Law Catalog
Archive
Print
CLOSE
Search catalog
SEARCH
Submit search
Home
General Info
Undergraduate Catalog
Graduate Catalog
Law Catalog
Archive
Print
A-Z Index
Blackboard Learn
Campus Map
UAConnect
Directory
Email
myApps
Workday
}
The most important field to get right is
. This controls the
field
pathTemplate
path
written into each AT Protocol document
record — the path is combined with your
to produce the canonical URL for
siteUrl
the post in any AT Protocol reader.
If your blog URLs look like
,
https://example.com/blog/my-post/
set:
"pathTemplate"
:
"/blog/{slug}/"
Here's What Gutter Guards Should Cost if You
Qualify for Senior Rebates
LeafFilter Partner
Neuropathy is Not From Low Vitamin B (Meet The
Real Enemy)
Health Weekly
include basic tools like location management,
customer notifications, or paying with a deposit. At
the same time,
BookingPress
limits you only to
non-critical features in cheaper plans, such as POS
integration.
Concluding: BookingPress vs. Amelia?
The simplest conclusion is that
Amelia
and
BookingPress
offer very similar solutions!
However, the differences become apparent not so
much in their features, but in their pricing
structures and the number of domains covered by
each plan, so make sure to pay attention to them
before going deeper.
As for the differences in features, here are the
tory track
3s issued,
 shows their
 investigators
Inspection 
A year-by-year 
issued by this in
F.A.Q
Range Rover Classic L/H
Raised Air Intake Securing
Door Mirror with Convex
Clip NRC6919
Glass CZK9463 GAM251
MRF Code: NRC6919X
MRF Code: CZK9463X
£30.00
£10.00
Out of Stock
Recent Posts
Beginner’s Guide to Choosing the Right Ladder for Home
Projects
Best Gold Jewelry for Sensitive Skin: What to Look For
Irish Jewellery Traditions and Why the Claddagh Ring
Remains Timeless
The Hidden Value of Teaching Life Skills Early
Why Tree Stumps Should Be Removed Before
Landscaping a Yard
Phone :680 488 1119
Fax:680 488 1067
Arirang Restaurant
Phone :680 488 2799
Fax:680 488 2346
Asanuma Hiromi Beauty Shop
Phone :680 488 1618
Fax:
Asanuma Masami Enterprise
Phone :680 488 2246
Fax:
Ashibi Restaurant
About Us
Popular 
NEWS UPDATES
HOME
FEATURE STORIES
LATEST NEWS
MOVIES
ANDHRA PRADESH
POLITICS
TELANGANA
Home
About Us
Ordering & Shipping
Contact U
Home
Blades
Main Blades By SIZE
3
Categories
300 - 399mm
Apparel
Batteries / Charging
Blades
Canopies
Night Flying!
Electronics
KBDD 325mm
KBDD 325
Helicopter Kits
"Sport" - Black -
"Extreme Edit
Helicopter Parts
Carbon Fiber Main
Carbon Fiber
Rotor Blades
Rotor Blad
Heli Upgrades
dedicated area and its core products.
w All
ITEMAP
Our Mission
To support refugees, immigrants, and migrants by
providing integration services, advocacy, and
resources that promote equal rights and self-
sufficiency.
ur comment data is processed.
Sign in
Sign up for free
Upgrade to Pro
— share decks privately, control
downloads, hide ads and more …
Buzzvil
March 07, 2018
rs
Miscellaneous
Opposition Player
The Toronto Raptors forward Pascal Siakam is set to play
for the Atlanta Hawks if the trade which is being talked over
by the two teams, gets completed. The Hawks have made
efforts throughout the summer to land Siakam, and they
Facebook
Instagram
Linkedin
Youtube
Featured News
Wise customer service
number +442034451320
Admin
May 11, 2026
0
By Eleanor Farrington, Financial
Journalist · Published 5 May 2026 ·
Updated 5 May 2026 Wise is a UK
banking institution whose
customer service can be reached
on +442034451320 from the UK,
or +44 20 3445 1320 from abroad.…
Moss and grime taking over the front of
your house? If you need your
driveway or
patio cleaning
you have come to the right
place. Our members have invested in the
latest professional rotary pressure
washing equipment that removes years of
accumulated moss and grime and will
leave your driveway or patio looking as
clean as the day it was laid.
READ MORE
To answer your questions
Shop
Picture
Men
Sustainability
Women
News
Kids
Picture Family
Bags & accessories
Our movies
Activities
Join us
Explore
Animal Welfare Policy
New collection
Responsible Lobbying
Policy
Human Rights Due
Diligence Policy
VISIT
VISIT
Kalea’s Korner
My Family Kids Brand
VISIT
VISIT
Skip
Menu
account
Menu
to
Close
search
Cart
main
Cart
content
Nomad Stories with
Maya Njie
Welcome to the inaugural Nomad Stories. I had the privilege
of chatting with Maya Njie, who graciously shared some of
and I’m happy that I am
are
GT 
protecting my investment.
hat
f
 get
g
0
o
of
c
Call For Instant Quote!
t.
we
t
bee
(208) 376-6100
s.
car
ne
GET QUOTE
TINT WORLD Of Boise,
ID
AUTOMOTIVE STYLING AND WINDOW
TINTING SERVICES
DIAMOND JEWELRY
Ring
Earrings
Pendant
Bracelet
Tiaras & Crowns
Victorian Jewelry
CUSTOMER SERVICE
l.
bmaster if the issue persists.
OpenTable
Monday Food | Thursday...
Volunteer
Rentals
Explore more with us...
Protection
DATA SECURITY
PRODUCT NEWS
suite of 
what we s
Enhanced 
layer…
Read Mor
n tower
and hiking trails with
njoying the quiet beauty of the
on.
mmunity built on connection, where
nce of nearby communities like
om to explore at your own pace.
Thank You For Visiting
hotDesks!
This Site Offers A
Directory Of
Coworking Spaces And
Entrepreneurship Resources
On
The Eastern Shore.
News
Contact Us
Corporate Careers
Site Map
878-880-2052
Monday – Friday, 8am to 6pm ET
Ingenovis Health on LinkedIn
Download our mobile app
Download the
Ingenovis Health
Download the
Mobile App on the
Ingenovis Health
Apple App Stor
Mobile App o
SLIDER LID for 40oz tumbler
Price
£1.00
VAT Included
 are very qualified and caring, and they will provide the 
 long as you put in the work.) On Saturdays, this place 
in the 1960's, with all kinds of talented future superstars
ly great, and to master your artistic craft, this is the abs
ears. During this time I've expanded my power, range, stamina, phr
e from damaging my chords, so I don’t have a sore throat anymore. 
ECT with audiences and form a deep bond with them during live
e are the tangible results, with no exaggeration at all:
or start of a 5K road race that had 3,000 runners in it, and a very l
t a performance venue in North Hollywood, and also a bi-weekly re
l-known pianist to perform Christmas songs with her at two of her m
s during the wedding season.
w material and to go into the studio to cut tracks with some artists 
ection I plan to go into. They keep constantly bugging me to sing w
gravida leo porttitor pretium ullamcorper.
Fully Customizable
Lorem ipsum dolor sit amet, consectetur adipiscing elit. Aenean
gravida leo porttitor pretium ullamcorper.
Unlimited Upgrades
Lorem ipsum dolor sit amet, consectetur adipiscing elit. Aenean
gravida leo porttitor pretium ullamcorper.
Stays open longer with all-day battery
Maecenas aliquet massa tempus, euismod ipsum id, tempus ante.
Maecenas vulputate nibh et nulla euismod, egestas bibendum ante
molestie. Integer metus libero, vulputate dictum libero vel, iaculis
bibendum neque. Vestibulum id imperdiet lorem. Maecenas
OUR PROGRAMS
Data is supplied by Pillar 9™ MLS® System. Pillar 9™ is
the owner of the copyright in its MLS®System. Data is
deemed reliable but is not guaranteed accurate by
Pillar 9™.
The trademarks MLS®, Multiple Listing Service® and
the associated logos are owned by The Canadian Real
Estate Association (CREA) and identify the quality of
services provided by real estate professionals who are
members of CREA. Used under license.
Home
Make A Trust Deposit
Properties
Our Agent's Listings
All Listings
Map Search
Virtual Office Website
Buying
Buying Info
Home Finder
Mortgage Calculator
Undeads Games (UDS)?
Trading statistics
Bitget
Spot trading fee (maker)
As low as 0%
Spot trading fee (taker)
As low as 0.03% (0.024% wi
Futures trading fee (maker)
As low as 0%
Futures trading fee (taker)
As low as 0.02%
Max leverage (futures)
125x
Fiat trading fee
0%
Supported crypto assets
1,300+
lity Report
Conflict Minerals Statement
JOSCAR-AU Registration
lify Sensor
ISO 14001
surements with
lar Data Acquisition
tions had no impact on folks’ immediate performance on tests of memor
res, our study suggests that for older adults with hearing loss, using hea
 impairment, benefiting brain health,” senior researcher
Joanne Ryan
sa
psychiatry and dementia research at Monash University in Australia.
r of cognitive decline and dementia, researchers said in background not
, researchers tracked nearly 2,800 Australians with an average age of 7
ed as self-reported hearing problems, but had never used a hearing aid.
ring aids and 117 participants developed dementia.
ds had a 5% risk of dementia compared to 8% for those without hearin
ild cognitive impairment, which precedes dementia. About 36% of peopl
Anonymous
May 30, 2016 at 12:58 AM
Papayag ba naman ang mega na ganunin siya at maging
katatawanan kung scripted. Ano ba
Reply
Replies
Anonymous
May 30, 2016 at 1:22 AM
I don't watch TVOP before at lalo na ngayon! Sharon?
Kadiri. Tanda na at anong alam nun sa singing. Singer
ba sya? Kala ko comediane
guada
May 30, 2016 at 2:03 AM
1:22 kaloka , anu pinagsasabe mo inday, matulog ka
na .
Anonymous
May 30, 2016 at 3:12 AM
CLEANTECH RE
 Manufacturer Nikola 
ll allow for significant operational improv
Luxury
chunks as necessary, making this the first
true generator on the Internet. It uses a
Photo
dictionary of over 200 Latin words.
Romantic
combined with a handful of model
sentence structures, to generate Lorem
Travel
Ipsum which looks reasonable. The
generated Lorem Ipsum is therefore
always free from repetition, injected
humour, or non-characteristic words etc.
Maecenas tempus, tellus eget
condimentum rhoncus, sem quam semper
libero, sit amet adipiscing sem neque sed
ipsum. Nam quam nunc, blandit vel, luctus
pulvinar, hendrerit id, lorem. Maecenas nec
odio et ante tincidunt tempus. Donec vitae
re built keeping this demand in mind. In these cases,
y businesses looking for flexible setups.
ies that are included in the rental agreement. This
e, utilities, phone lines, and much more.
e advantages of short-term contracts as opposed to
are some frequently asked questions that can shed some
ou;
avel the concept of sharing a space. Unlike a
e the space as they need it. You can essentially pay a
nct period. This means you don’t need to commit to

### WHAT TO WORK ON
Lines containing the word "researchers" are to be tallied across the entries above; give only the resulting count.

### EXERCISE OUTPUT
2